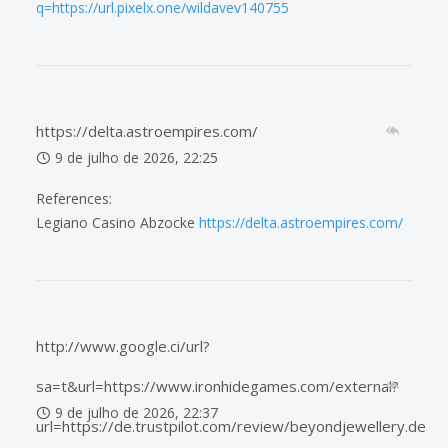
q=https://url.pixelx.one/wildavev140755
https://delta.astroempires.com/
9 de julho de 2026, 22:25
References:
Legiano Casino Abzocke
https://delta.astroempires.com/
http://www.google.ci/url?
sa=t&url=https://www.ironhidegames.com/external?
9 de julho de 2026, 22:37
url=https://de.trustpilot.com/review/beyondjewellery.de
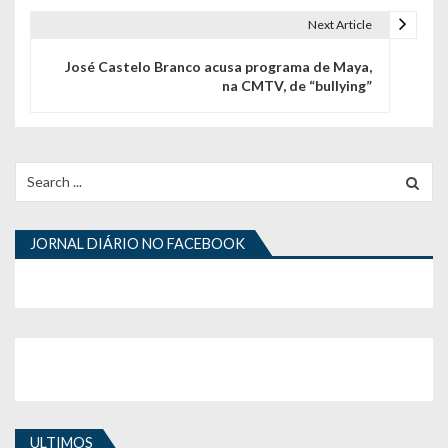
e
Next Article
g
José Castelo Branco acusa programa de Maya,
na CMTV, de “bullying”
a
ç
ã
Search
for:
o
d
JORNAL DIÁRIO NO FACEBOOK
e
a
r
t
i
ULTIMOS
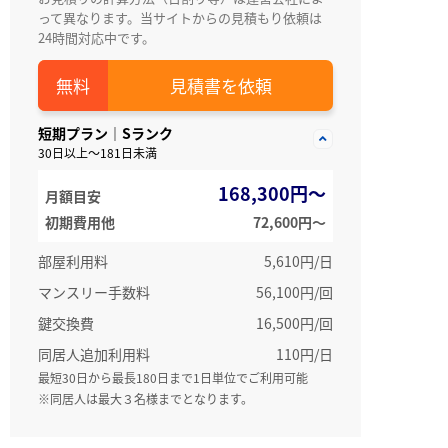
って異なります。当サイトからの見積もり依頼は
24時間対応中です。
見積書を依頼
短期プラン｜Sランク
30日以上～181日未満
168,300円～
月額目安
初期費用他
72,600円〜
部屋利用料
5,610円/日
マンスリー手数料
56,100円/回
鍵交換費
16,500円/回
同居人追加利用料
110円/日
最短30日から最長180日まで1日単位でご利用可能
※同居人は最大３名様までとなります。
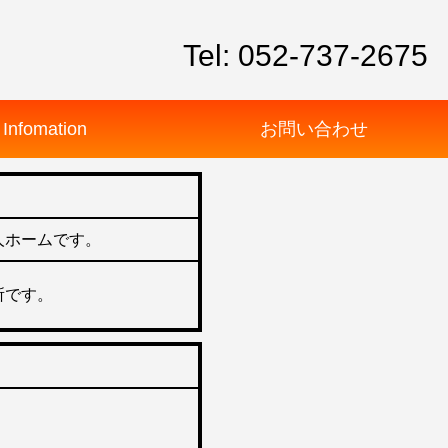
Tel: 052-737-2675
Infomation
お問い合わせ
人ホームです。
所です。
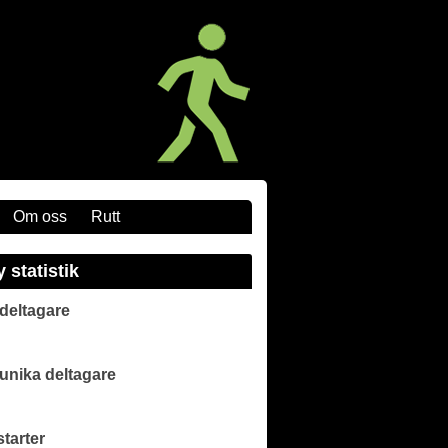
Om oss
Rutt
y statistik
 deltagare
 unika deltagare
starter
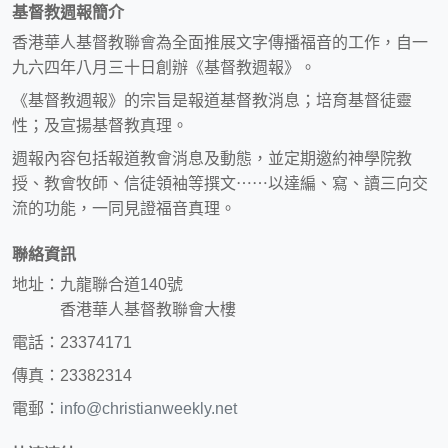
基督教週報簡介
香港華人基督教聯會為全面推展文字傳播福音的工作，自一
九六四年八月三十日創辦《基督教週報》。
《基督教週報》的宗旨是報道基督教消息；培育基督徒靈
性；及宣揚基督教真理。
週報內容包括報道教會消息及動態，並定期邀約神學院教
授、教會牧師、信徒領袖等撰文⋯⋯以達編、寫、讀三向交
流的功能，一同見證福音真理。
聯絡資訊
地址：九龍聯合道140號
香港華人基督教聯會大樓
電話：23374171
傳真：23382314
電郵：
info@christianweekly.net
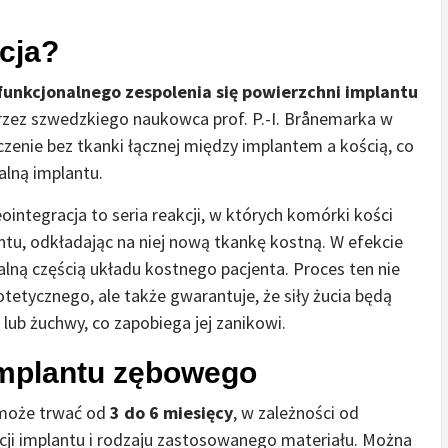
cja?
 funkcjonalnego zespolenia się powierzchni implantu
rzez szwedzkiego naukowca prof. P.-I. Brånemarka w
czenie bez tkanki łącznej między implantem a kością, co
alną implantu.
integracja to seria reakcji, w których komórki kości
ntu, odkładając na niej nową tkankę kostną. W efekcie
ralną częścią układu kostnego pacjenta. Proces ten nie
tetycznego, ale także gwarantuje, że siły żucia będą
 lub żuchwy, co zapobiega jej zanikowi.
 implantu zębowego
 może trwać od
3 do 6 miesięcy
, w zależności od
cji implantu i rodzaju zastosowanego materiału. Można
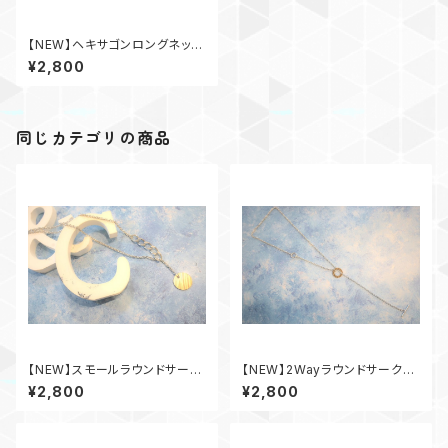
【NEW】ヘキサゴンロングネック
レス
¥2,800
同じカテゴリの商品
【NEW】スモールラウンドサーク
【NEW】2Wayラウンドサークル
ルロングネックレス
ネックレス
¥2,800
¥2,800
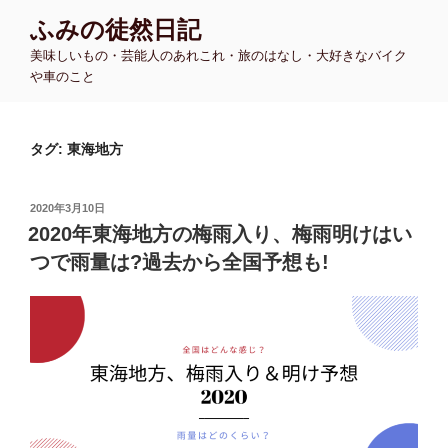
コ
ふみの徒然日記
ン
美味しいもの・芸能人のあれこれ・旅のはなし・大好きなバイク
テ
や車のこと
ン
ツ
へ
タグ:
東海地方
ス
キ
ッ
投
2020年3月10日
プ
稿
2020年東海地方の梅雨入り、梅雨明けはい
日:
つで雨量は?過去から全国予想も!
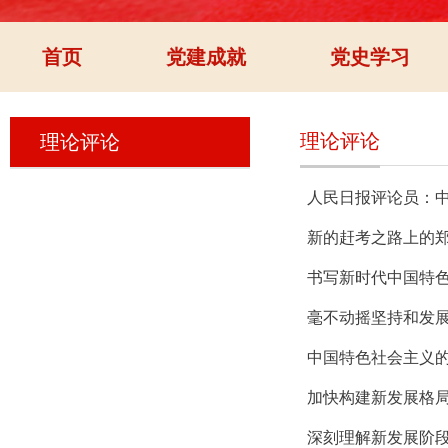
首页
党建成就
党史学习
理论评论
理论评论
人民日报评论员：
新的赶考之路上的
书写新时代中国特
毫不动摇坚持和发
中国特色社会主义
加快构建新发展格局
深刻理解新发展阶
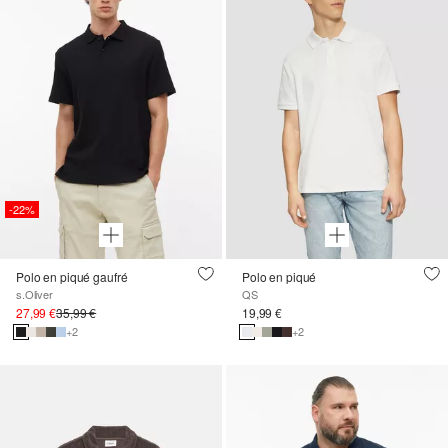
-22%
Polo en piqué gaufré
Polo en piqué
s.Oliver
QS
27,99 €
35,99 €
19,99 €
+2
+2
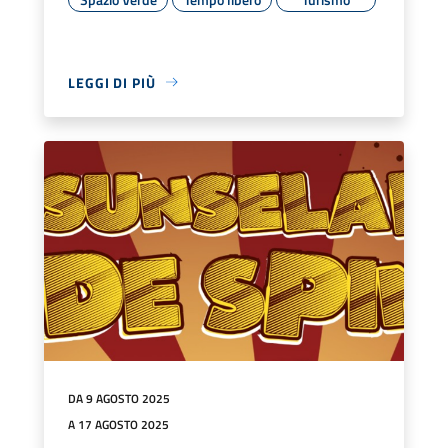
LEGGI DI PIÙ
DA 9 AGOSTO 2025
A 17 AGOSTO 2025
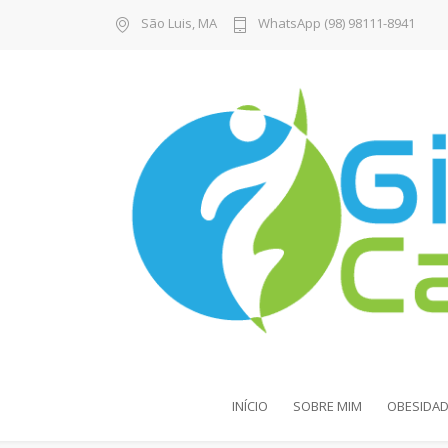
São Luis, MA
WhatsApp (98) 98111-8941
INÍCIO
SOBRE MIM
OBESIDAD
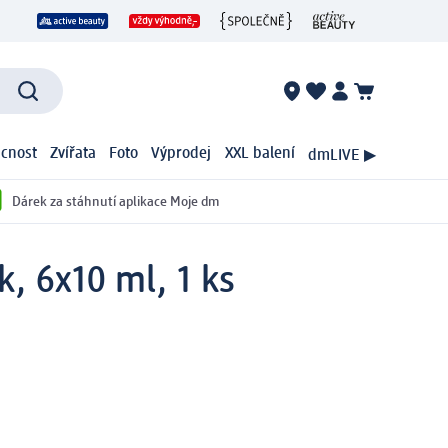
cnost
Zvířata
Foto
Výprodej
XXL balení
dmLIVE ▶
Dárek za stáhnutí aplikace Moje dm
k, 6x10 ml, 1 ks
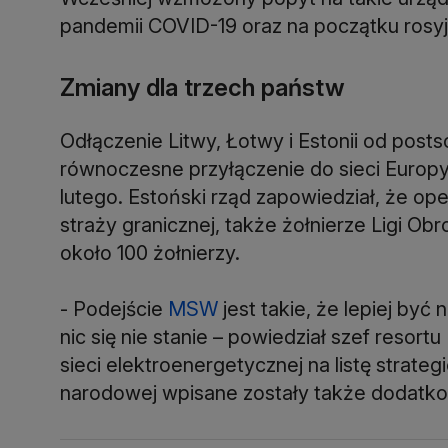
pandemii COVID-19 oraz na początku rosyjs
Zmiany dla trzech państw
Odłączenie Litwy, Łotwy i Estonii od pos
równoczesne przyłączenie do sieci Europy
lutego. Estoński rząd zapowiedział, że ope
straży granicznej, także żołnierze Ligi 
około 100 żołnierzy.
- Podejście
MSW
jest takie, że lepiej by
nic się nie stanie – powiedział szef resor
sieci elektroenergetycznej na listę strate
narodowej wpisane zostały także dodatkow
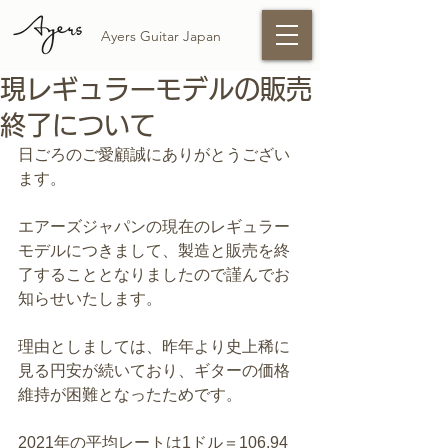
Ayers Guitar Japan
現レギュラーモデルの販売
終了について
日ごろのご愛顧誠にありがとうござい
ます。
エアーズジャパンの現在のレギュラー
モデルにつきまして、製造と販売を終
了することとなりましたので謹んでお
知らせいたします。
理由としましては、昨年より史上稀に
見る円安が続いており、ギターの価格
維持が困難となったためです。
2021年の平均レートは1ドル＝
106.94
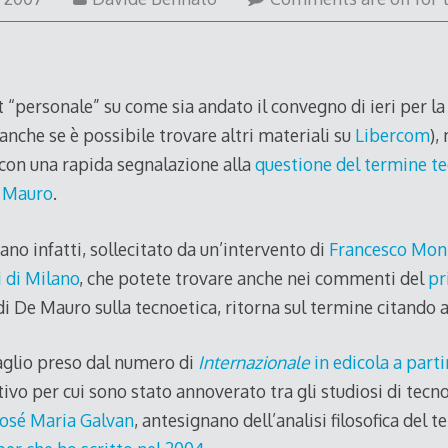
May
2007
t “personale” su come sia andato il convegno di ieri per l
 (anche se è possibile trovare altri materiali su
Libercom
),
 con una rapida segnalazione alla
questione del termine te
e Mauro
.
liano infatti, sollecitato da un’intervento di
Francesco Mon
i di Milano
, che potete trovare anche nei commenti del
pr
di De Mauro sulla tecnoetica, ritorna sul termine citando a
taglio preso dal numero di
Internazionale
in edicola a parti
ivo per cui sono stato annoverato tra gli studiosi di tecn
José Maria Galvan
, antesignano dell’analisi filosofica del 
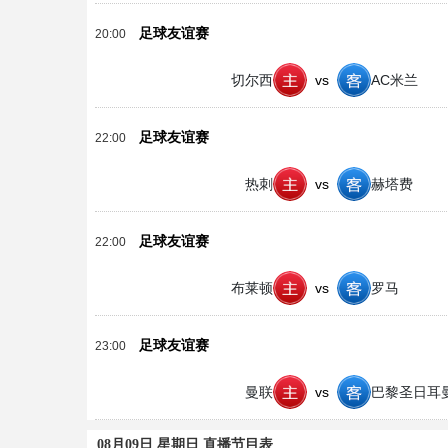
足球友谊赛
20:00
切尔西
vs
AC米兰
足球友谊赛
22:00
热刺
vs
赫塔费
足球友谊赛
22:00
布莱顿
vs
罗马
足球友谊赛
23:00
曼联
vs
巴黎圣日耳
08月09日 星期日 直播节目表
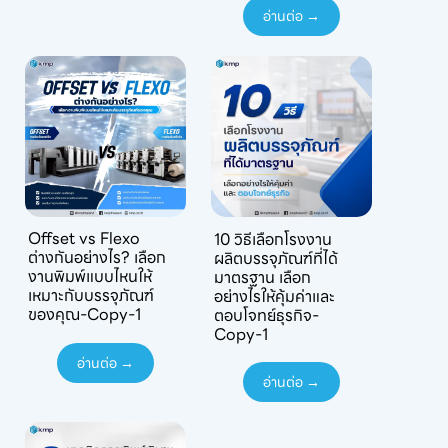
อ่านต่อ →
Offset vs Flexo
10 วิธีเลือกโรงงาน
ต่างกันอย่างไร? เลือก
ผลิตบรรจุภัณฑ์ที่ได้
งานพิมพ์แบบไหนให้
มาตรฐาน เลือก
เหมาะกับบรรจุภัณฑ์
อย่างไรให้คุ้มค่าและ
ของคุณ-Copy-1
ตอบโจทย์ธุรกิจ-
Copy-1
อ่านต่อ →
อ่านต่อ →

Exercise description: Scan the listing above, and wherever a line holds the word "implantu", copy it.

Written solution:
 funkcjonalnego zespolenia się powierzchni implantu
alną implantu.
 implantu zębowego
cji implantu i rodzaju zastosowanego materiału. Można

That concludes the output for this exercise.